Ne zaman pes edip pembeden vazgeçtiğimizi hatırlamıyorum ama ülkedeki gündem ne zaman kapkara olsa, aklıma hep o pembe sayfa, zorlayarak da olsa bulduğumuz pembe haberler geliyor. O günlerde patron zoruyla yaptığımız uygulama için 'kandırmaca da olsa fena fikir değilmiş, hiç değilse anlık gülümseme yaratıyormuş' diye iç geçirmiyor değilim… Zira günler 'beterin beteri' içeriğinde; 'pembe haberi ara ki bulasın' formatında ilerliyor.
Ekonomide krizin ayak sesleri duyuluyor, işsizlik rakamları saklanamayacak kadar yükseliyor, kapılarımızın dibindeki kanlı savaş içimize girdi/girecek halde derken… Dilimizden 'Allahım bu ülkeyi iç savaştan koru' duaları düşmezken, önümüze düşen bir başka haber, 'pembe haberler ihtimali'ni daha da uzaklaştırıyor ülkeden.
TBMM'ye iktidar vekillerince taşınan güvenlik paketi teklifi, gelecek olanların da habercisi zira.
Polisin yetkilerini artıran yeni düzenlemelere göre, hakimler sanığın kaçma süphesine bakmadan tutuklama kararı verebilecek.
Şüpheli veya sanığın yakalanabileceği ya da suç delillerinin elde edilebileceği hususlar varsa, polis 'makul' şüphe olduğu zaman gerekli aramayı yapabilecek. (Bu aramanın yapılabilmesi ilgili maddede somut delillere dayalı 'kuvvetli' şüphe ifadesi yer alıyordu.)
Dinleme kapsamı genişleyecek, tek bir hakim kararıyla dinleme yapılabilecek.
Örgüt suçlarında, 'cemaat tasfiyesi' gerekçesiyle tasfiye edilen Özel Yetkili Mahkemeler'in yerine kurulan Sulh Ceza Mahkemeleri'ne verilen yetki artacak. (Gitti DGM, geldi ÖYM; gitti ÖYM, geldi SCM olacak.)
Anayasal suçlarda sanığın malvarlığına el konacak.
Özetin özetini yazdığım teklifin tamamına bir tıkla ulaşabilirsiniz. Ama şu hali bile 'pembe sayfa' oluşturma ihtiyacını doğuran 90'lardaki yargısız infazları, işkenceleri, vaka-i adliyeden hale gelmiş keyfi gözaltılarını çağrıştırıp polis devletine dönüş kaygısını tırmandırmıyor mu sizde de?
Meslektaşım/arkadaşım Celal Başlangıç'ın face'deki 'Merak etmeyin, yeni yasa değişikliğiyle 'polis devleti' olmuyoruz! Zaten polis devletiydik. Şimdi 'ileri polis devleti' oluyoruz' sözleri, fazlasıyla gerçek değil mi?
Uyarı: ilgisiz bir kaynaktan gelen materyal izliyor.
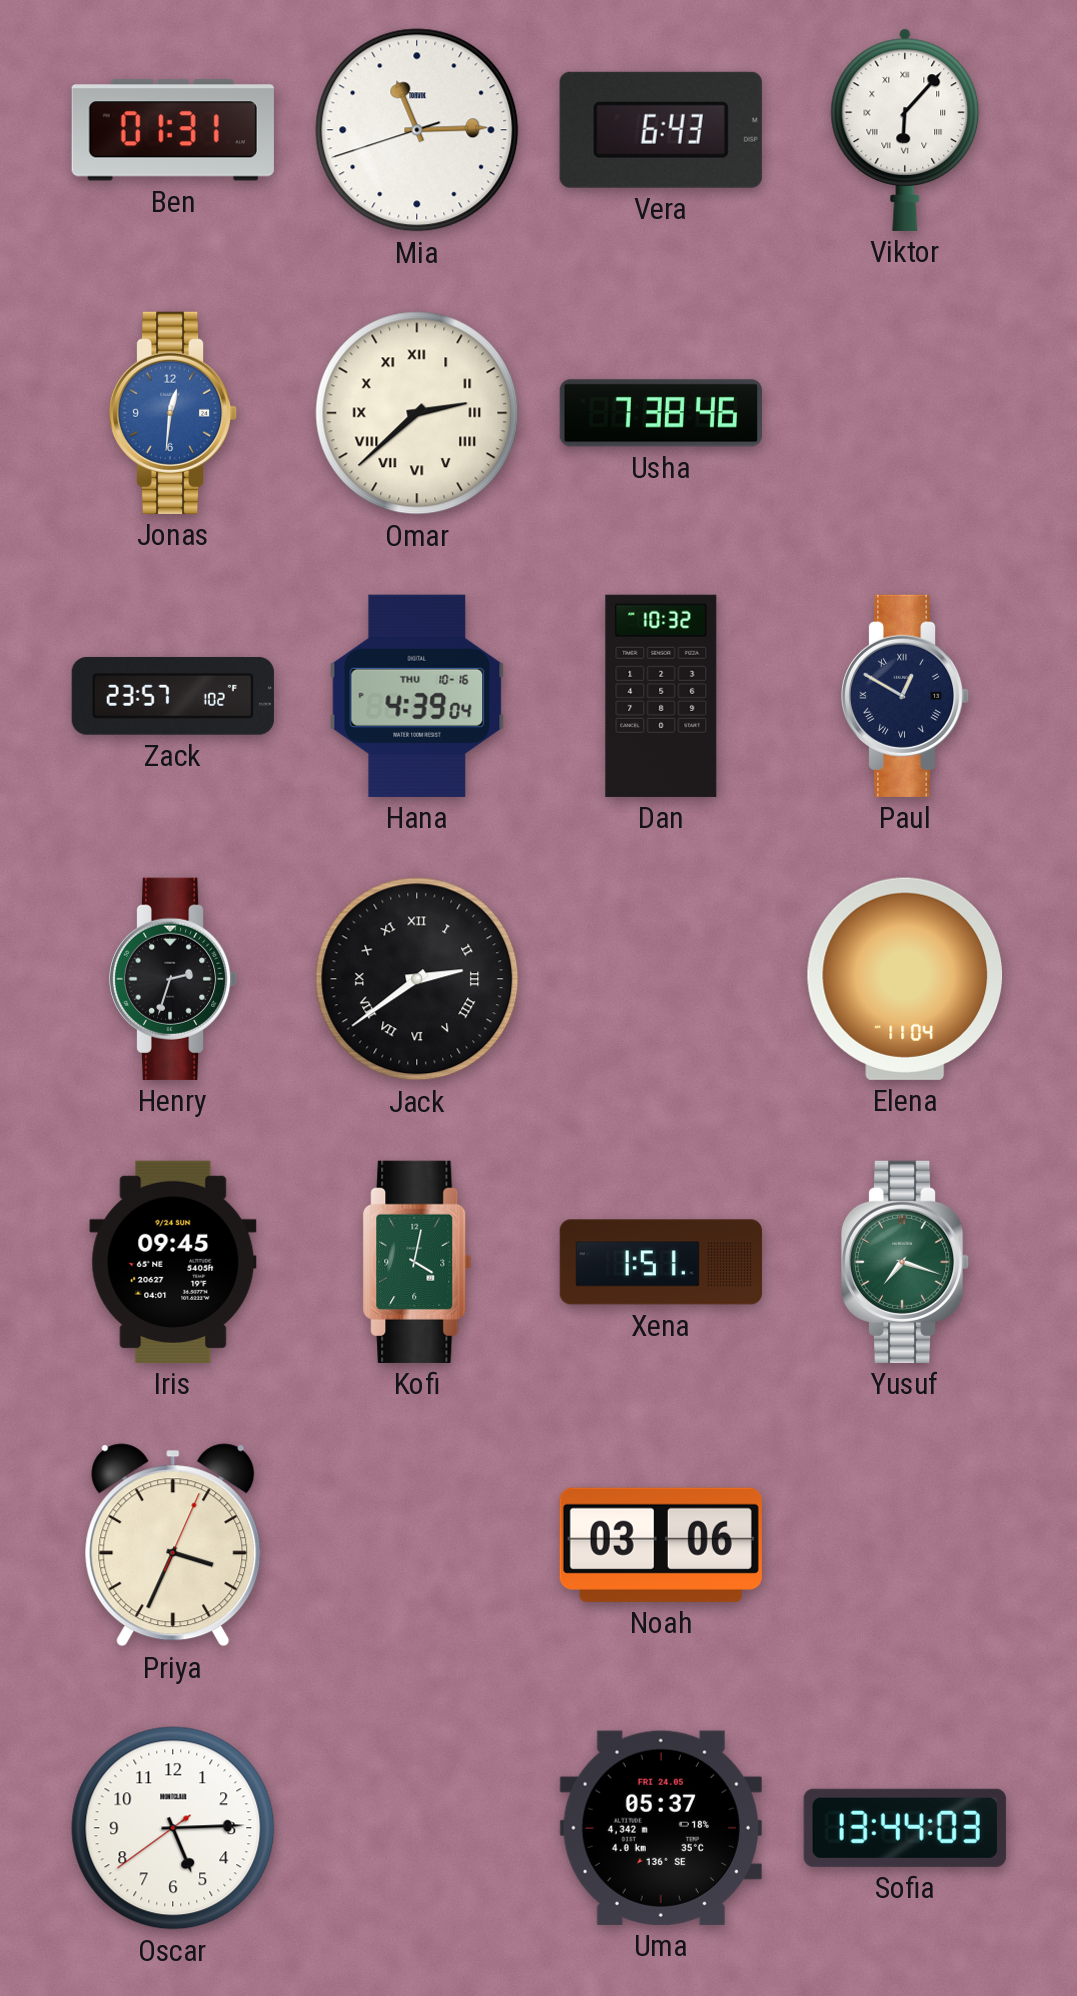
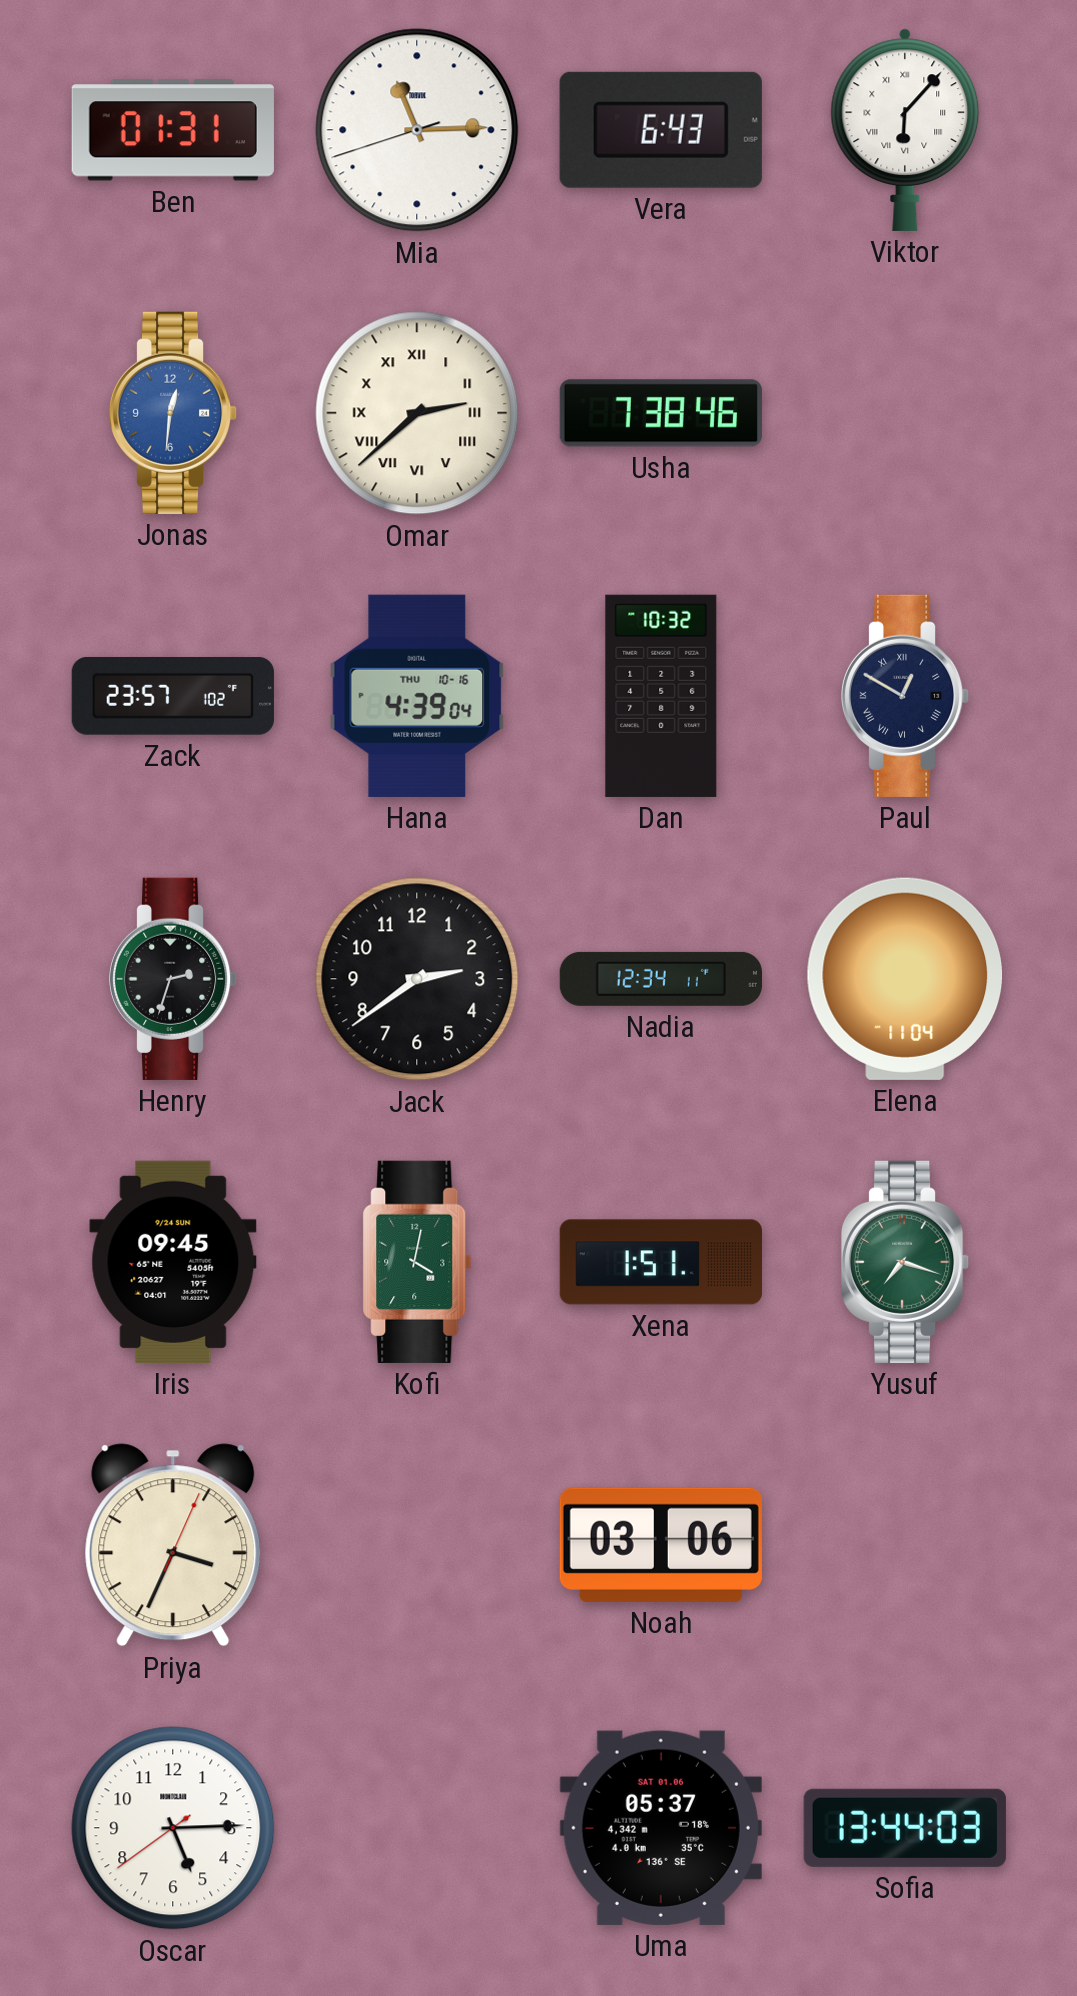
Jack numerals: Roman -> Arabic
Nadia: none -> 12:34
Uma date: FRI 24.05 -> SAT 01.06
Önce 'Paralel yapı', ardından Kobani olaylarıyla polise, mevcut olan yetmezmiş gibi daha acımasız yetkiler verilmesi yolunun açılması… 'Vatan hainlerine karşı tedbir almak' sloganıyla, AKP'nin kendisine muhalif olan tüm kesimlere karşı antidemokratik yeni düzenlemeler icat etmesi… Yakın gelecekte kara haberleri nasıl çoğaltacağını gösterecek hepimize.
Yeni bir 'pembe sayfa' icadı da yetmeyecek/kesmeyecek hiçbirimizi korkarım…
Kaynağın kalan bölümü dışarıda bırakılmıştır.